There is a severe shortage of qualified healthcare practitioners in the continent of Africa. According to WHO(World Health Organization) Report on the state of healthcare in Africa, There is a ratio of 5 healthcare workers per 10,000 population which seriously affects the access a large number of the population have to quality healthcare. There is a need to bring quality healthcare closer to the underserved people of Africa and PneumoDoc aims at contributing towards this cause by providing state of the art examination of X-rays to predict diseases.
What it does
PneumoDoc predicts if a patient has pneumonia or not from X-rays. The Doctor or Radiologist can signup to the platform and make predictions on the X-ray images by uploading the images to the webapp and the model runs inference on the image and returns the prediction.

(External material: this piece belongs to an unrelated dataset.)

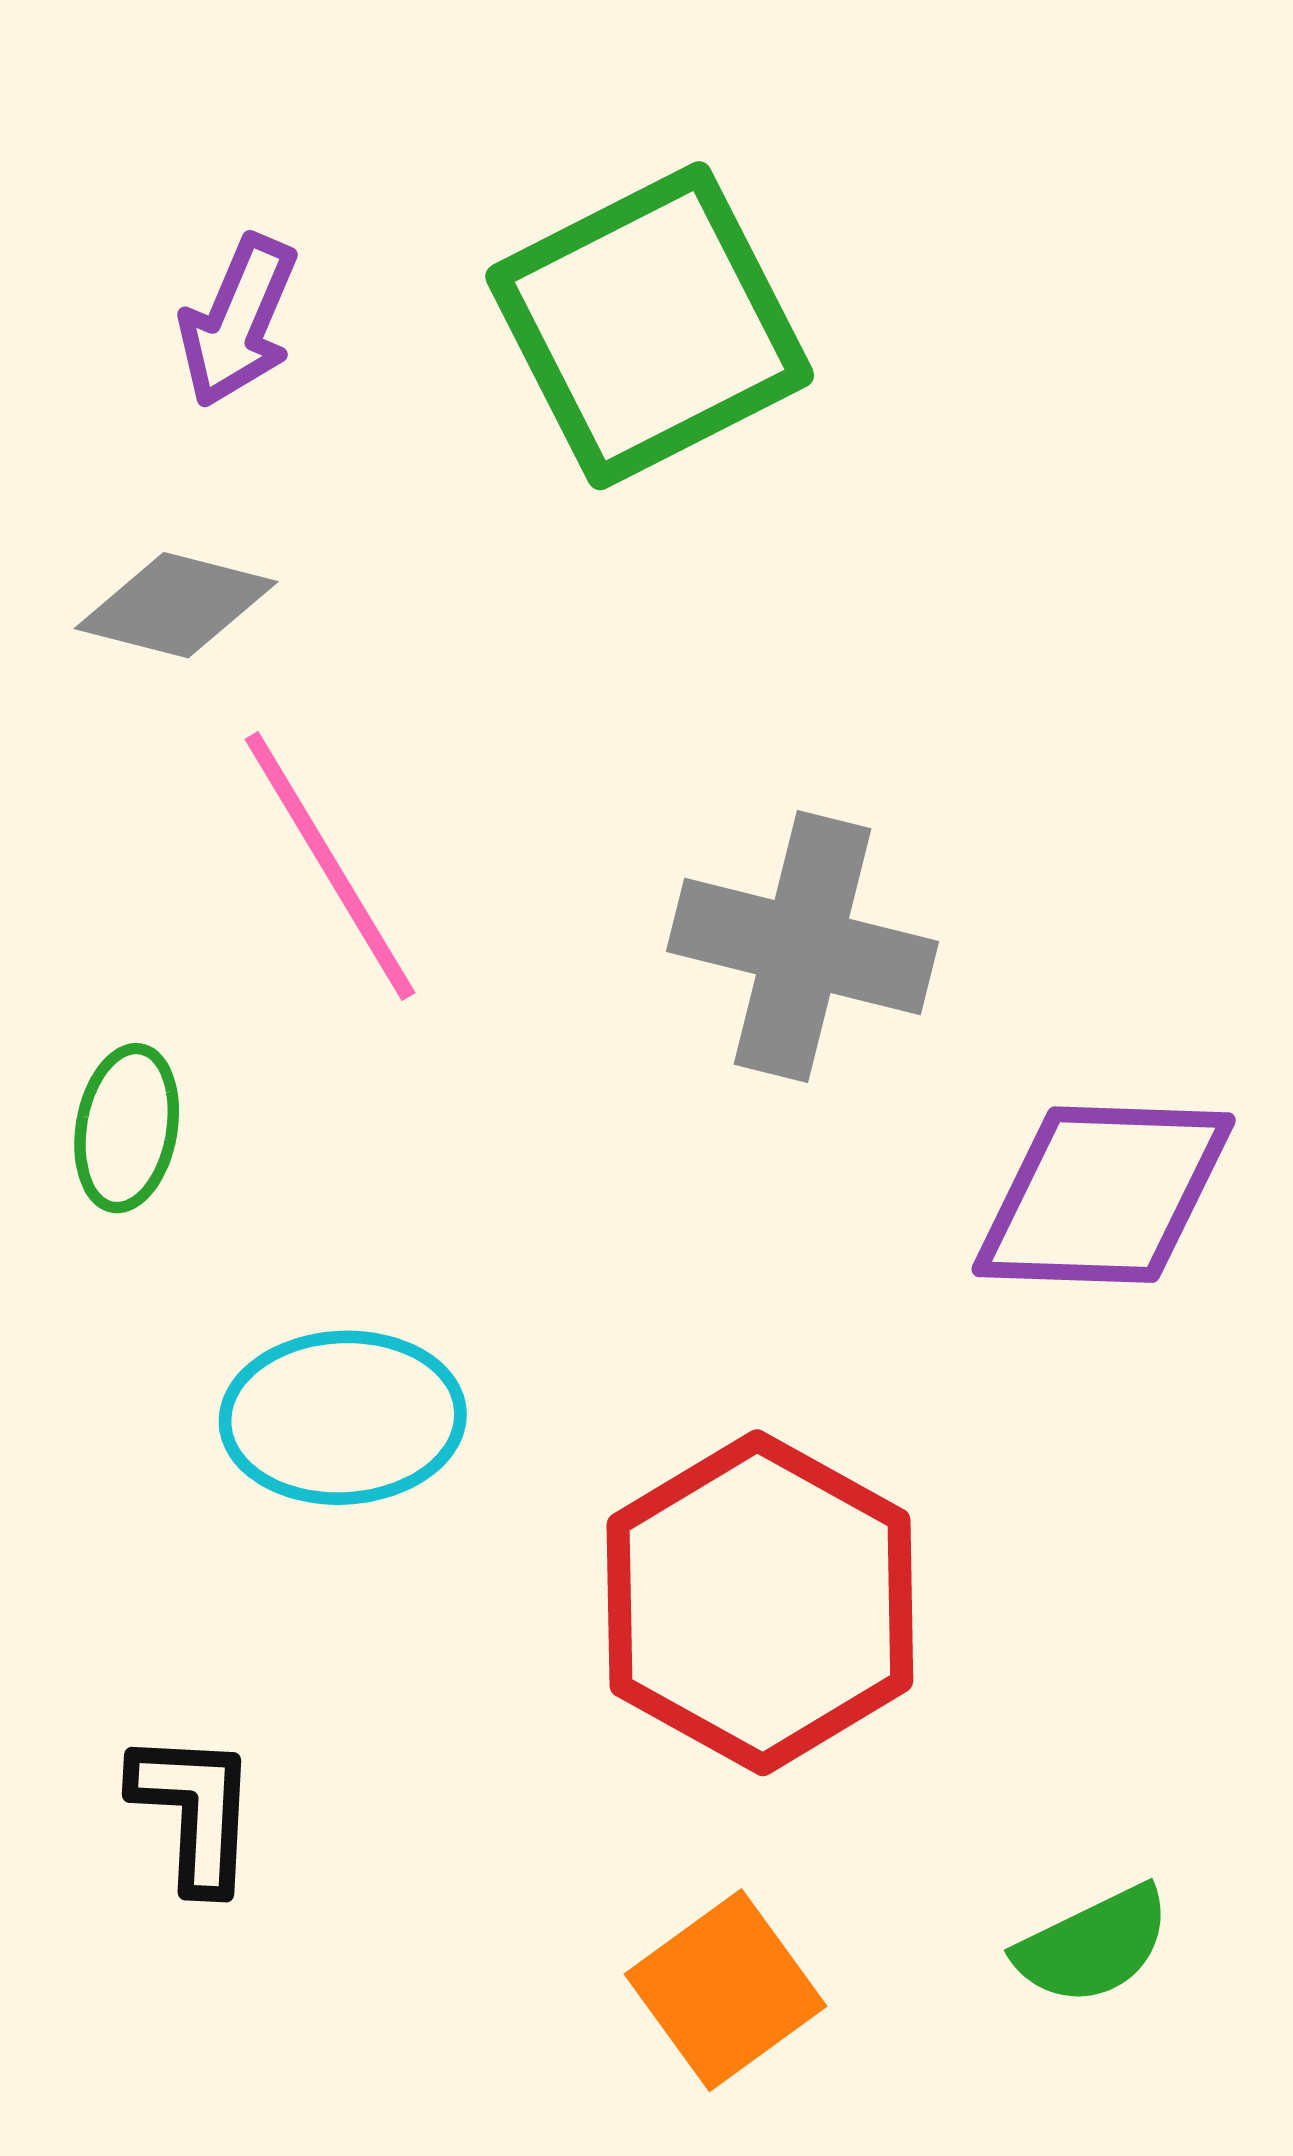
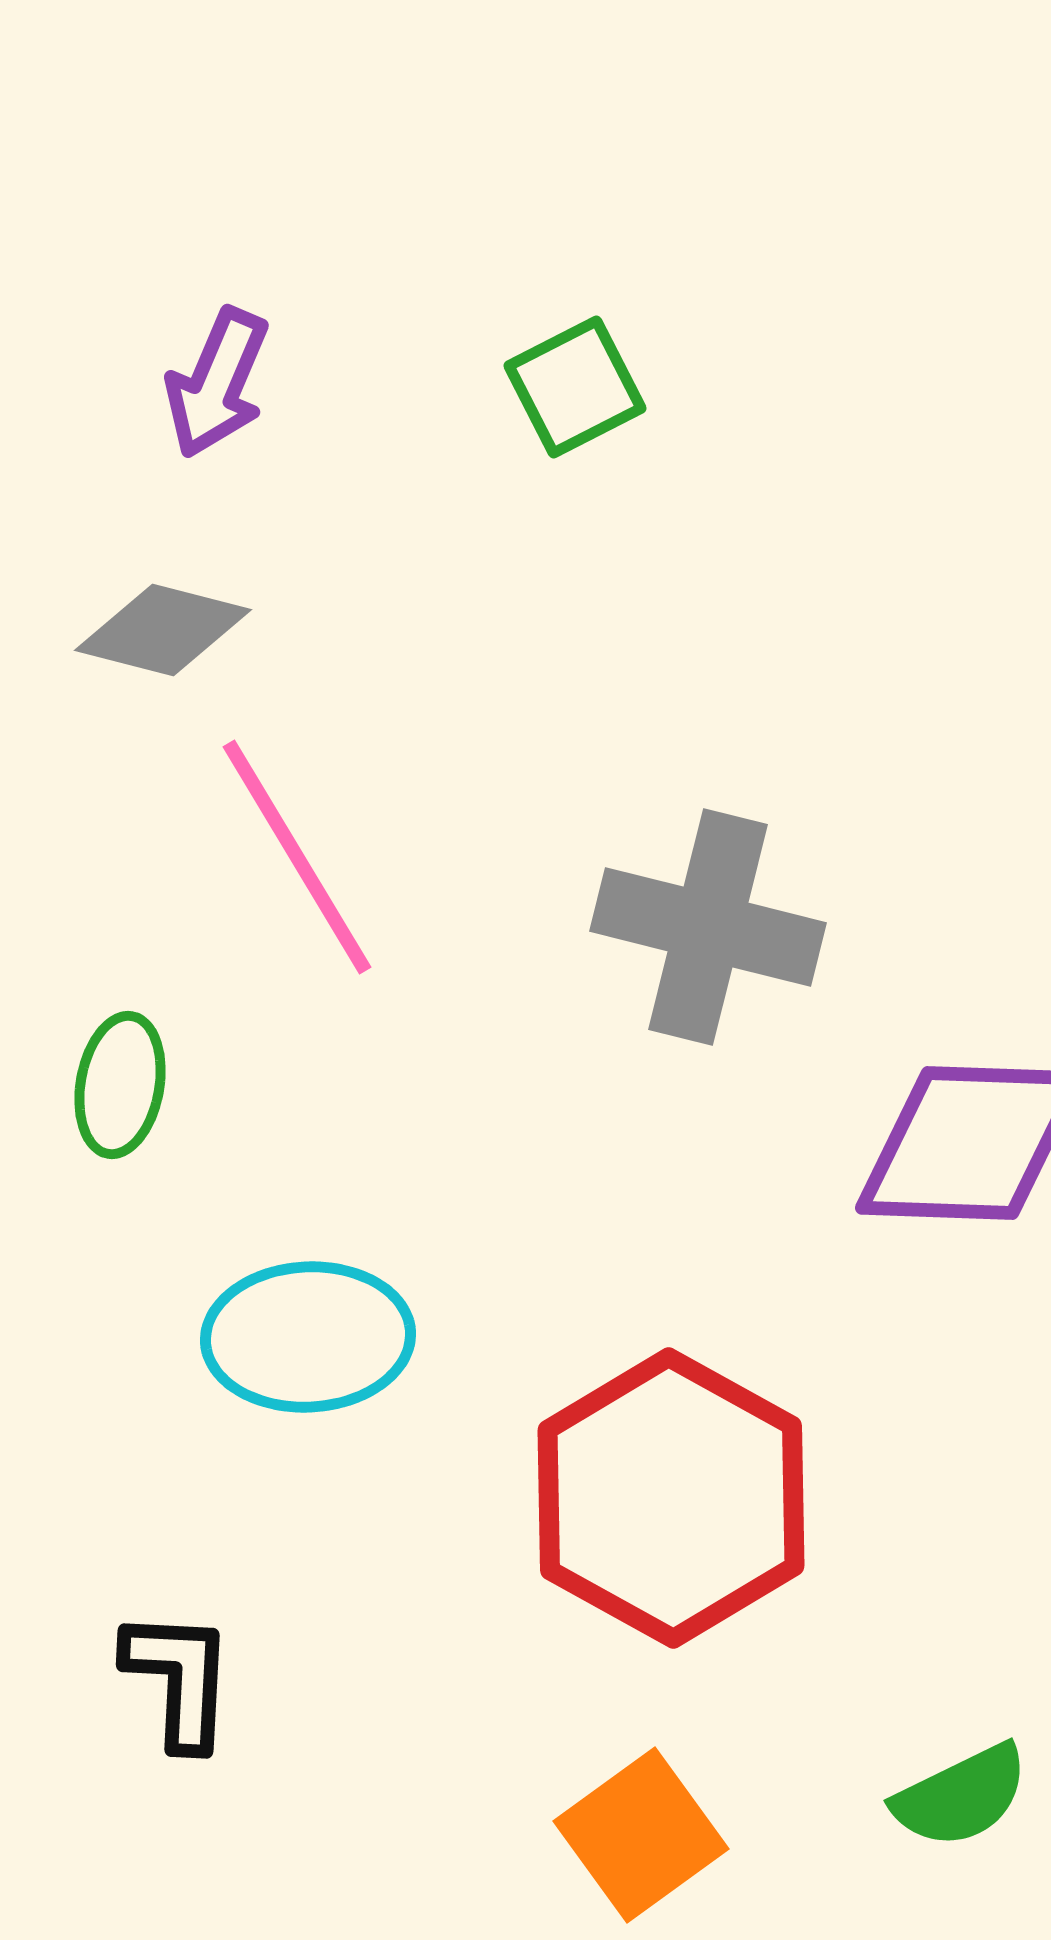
green square: (650, 326) -> (575, 387), size x0.5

This is a very useful feature in regions where qualified radiologists are scarce.
How we built it
The model was built using tensorflow and keras in google colab. Data collection wasn't much of an issue as Kaggle already provided a dataset of chest X-ray with Pneumonia which was used to train the model. The dataset contained 5,856 images of which contained 4,273 pneumonia images compared to 1,583 images of normal X-rays. Different models were used to train the data to find the one that would give the best results and Densenet121 model was used to train the model while freezing the first few layers. An accuracy of 91% was obtained. After model was built and exported, it was served using tensorflow serving and Docker to containerize the model image after which it was deployed on google cloud and kubernetes. The webapp built then makes calls to the api once an image is uploaded for inference and returns the predictions.
Challenges we ran into
Getting a decent dataset for training the neural network proved an issue especially due to limitations in compute power and Internet access. For such a demanding task, a much larger dataset should have been utilized but due to limitations with Internet access that couldn't be accomplished. The dataset used was also unbalanced and the class weights needed to be adjusted in the ratio of the classes to help normalize this effect.
Accomplishments that we are proud of
I worked on this project alongside 4 brilliant Engineers who worked tiredlessly to make this project a reality and I am very proud to have worked with them. Most of the Machine learning projects we usually work on don't usually make it to the deployment stage we just work on them and once the accuracy is good enough it basically ends there but this project was built from scratch to becoming an app that can be used by Healthcare workers to make predictions on X-rays really makes us proud and it's only a matter of time before we build an app utilizing AI for social good that would take the world by storm.
What we learned
Working on this project was for some of us the first time trying out some Computer vision techniques. While trying out different model architectures that would make the best predictions on the dataset, we tried implementing transfer learning and it was our first time trying it out and it proved useful as Densenet121 architecture proved the best architecture for making good predictions. We also learned how best to deploy machine learning models into production. Tensorflow serving proved really useful in deployment and I got a firsthand experience with it. I also learnt the DevOps side of machine learning.
What's next for PneumoDoc
The model currently being used by the webapp can still be improved. Currently the model has an accuracy of 91% but in using deep learning for delicate tasks like predicting diseases, predictions have to be spot on most of the times and with improved data collection by users of the app, the model would be improved to make better predictions. We also intend to give it a tryout with healthcare practictioners so they can understand how deep learning can make their jobs easier and collaborate with them on more projects so the platform can be expanded from just pneumonia prediction to many more diseases.